Assignment:
Please transcribe exactly, and only, the lines of the data below between the line holding "is (723, 2576)." and the line holding "This screenshot has height=1012, width=1030.", inclusive.

Collected data:
━━━━━━━━━━━━━━━━━━━━━━━━━━━━━━

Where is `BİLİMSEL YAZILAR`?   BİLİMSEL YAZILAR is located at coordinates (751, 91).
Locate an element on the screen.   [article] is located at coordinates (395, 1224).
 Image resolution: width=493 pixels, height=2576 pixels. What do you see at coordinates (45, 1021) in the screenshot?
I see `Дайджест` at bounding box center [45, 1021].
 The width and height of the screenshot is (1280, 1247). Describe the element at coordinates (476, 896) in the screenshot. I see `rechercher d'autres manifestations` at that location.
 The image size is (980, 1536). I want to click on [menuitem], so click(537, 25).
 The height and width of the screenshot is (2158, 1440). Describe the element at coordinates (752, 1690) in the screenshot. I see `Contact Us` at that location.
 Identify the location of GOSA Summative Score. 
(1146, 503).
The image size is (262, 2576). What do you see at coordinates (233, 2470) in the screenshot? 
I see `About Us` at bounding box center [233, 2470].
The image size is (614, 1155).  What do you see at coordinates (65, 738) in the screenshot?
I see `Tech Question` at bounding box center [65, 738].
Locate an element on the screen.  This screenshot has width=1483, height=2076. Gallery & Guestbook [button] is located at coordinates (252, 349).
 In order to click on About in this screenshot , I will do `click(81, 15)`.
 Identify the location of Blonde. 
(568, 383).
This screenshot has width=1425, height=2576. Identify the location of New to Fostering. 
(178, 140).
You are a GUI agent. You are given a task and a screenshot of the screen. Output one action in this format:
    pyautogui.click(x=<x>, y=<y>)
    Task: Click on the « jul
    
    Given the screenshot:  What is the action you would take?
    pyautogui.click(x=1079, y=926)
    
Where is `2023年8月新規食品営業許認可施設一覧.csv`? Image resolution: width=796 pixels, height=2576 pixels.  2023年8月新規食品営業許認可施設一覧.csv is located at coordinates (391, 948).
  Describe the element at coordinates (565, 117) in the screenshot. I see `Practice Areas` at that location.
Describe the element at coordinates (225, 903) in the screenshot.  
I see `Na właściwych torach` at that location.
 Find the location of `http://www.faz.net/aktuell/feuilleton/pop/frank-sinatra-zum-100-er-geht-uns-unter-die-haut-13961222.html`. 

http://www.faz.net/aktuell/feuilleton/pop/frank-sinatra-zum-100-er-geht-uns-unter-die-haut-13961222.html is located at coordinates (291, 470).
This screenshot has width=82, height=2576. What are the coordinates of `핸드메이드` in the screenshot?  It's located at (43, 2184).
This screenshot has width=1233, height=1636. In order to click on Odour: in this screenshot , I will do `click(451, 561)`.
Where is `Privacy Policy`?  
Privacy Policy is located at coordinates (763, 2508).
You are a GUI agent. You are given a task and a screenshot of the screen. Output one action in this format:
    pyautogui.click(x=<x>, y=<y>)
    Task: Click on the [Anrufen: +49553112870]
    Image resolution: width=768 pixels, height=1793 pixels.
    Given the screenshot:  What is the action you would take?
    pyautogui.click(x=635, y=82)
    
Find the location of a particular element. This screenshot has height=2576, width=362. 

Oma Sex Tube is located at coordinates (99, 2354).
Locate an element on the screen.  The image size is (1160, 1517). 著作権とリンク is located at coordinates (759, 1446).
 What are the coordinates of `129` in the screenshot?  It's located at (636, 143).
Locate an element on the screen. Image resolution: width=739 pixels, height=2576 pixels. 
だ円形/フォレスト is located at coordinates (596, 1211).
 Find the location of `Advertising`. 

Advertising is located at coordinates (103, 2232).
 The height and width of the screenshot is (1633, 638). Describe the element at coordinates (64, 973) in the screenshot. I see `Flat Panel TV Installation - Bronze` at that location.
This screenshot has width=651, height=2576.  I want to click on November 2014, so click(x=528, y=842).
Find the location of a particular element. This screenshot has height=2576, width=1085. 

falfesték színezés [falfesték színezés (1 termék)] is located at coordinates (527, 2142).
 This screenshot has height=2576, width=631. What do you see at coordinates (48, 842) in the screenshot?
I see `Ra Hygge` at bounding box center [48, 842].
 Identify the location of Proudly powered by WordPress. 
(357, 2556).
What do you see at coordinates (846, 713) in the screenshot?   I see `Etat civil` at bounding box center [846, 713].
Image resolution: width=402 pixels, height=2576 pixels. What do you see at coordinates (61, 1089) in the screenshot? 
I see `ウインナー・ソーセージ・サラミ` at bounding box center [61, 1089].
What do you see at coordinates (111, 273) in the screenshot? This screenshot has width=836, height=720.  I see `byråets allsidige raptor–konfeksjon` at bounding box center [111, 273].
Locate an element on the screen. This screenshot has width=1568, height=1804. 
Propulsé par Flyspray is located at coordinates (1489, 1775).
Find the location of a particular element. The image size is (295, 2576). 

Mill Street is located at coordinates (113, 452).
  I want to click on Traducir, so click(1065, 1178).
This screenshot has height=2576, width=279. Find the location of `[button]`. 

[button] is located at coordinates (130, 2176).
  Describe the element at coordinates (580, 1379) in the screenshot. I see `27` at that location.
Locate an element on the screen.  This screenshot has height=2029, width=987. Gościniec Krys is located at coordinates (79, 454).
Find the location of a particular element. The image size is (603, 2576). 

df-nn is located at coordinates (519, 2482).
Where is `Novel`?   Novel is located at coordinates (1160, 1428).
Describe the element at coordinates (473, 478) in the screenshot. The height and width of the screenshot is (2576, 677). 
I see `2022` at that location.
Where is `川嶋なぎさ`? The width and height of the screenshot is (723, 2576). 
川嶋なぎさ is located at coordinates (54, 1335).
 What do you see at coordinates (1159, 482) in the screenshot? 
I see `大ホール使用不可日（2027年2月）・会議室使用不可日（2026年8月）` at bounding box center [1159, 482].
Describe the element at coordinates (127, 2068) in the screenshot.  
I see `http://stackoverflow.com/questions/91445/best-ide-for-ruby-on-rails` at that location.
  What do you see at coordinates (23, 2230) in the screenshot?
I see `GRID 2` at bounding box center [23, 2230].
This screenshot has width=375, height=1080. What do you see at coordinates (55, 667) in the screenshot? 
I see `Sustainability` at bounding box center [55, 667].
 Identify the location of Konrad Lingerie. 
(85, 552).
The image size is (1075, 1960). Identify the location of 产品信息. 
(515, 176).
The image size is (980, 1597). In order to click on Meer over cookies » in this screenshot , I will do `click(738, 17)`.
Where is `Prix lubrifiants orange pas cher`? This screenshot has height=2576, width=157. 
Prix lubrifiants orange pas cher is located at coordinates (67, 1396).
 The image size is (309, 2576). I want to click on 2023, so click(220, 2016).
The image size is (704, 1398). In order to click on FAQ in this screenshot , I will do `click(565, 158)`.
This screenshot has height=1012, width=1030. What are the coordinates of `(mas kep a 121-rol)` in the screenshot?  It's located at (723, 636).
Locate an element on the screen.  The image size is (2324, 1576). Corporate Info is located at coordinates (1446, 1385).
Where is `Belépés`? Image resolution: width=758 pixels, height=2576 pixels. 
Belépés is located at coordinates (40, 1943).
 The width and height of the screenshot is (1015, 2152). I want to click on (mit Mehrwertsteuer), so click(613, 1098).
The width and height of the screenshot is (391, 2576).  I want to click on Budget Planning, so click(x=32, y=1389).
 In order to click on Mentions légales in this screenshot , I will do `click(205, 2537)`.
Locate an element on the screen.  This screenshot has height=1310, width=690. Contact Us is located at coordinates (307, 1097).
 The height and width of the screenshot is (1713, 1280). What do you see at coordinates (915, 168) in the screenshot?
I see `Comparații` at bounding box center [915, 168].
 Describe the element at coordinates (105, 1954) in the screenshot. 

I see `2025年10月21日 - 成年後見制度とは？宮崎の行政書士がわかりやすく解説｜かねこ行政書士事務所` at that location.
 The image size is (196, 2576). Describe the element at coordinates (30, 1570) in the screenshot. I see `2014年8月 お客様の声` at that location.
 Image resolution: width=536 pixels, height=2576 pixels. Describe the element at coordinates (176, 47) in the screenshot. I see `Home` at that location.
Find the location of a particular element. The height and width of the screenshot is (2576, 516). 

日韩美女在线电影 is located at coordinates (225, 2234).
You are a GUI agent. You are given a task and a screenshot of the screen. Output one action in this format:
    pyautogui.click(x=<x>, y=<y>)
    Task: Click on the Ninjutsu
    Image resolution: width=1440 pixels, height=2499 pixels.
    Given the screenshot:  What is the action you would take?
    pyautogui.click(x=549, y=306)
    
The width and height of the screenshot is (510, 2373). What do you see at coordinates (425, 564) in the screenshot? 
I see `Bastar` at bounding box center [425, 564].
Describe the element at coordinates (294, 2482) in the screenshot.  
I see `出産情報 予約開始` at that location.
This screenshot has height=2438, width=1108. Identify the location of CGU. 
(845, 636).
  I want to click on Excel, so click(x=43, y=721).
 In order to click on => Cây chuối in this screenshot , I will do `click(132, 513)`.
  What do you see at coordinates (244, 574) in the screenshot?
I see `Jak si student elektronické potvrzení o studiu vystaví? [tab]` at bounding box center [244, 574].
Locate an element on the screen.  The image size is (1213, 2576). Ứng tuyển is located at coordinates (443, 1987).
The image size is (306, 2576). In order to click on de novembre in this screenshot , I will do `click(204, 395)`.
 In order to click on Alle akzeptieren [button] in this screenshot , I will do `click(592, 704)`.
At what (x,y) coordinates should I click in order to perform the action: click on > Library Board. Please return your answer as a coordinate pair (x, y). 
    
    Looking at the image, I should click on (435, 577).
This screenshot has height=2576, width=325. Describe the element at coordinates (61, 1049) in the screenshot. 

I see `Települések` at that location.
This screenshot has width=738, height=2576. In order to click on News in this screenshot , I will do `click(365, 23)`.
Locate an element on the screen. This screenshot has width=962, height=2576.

━━━━━━━━━━━━━━━━━━━━━━━━━━━━━━

Written solution:
Where is `川嶋なぎさ`? The width and height of the screenshot is (723, 2576). 
川嶋なぎさ is located at coordinates (54, 1335).
 What do you see at coordinates (1159, 482) in the screenshot? 
I see `大ホール使用不可日（2027年2月）・会議室使用不可日（2026年8月）` at bounding box center [1159, 482].
Describe the element at coordinates (127, 2068) in the screenshot.  
I see `http://stackoverflow.com/questions/91445/best-ide-for-ruby-on-rails` at that location.
  What do you see at coordinates (23, 2230) in the screenshot?
I see `GRID 2` at bounding box center [23, 2230].
This screenshot has width=375, height=1080. What do you see at coordinates (55, 667) in the screenshot? 
I see `Sustainability` at bounding box center [55, 667].
 Identify the location of Konrad Lingerie. 
(85, 552).
The image size is (1075, 1960). Identify the location of 产品信息. 
(515, 176).
The image size is (980, 1597). In order to click on Meer over cookies » in this screenshot , I will do `click(738, 17)`.
Where is `Prix lubrifiants orange pas cher`? This screenshot has height=2576, width=157. 
Prix lubrifiants orange pas cher is located at coordinates (67, 1396).
 The image size is (309, 2576). I want to click on 2023, so click(220, 2016).
The image size is (704, 1398). In order to click on FAQ in this screenshot , I will do `click(565, 158)`.
This screenshot has height=1012, width=1030. What are the coordinates of `(mas kep a 121-rol)` in the screenshot?  It's located at (723, 636).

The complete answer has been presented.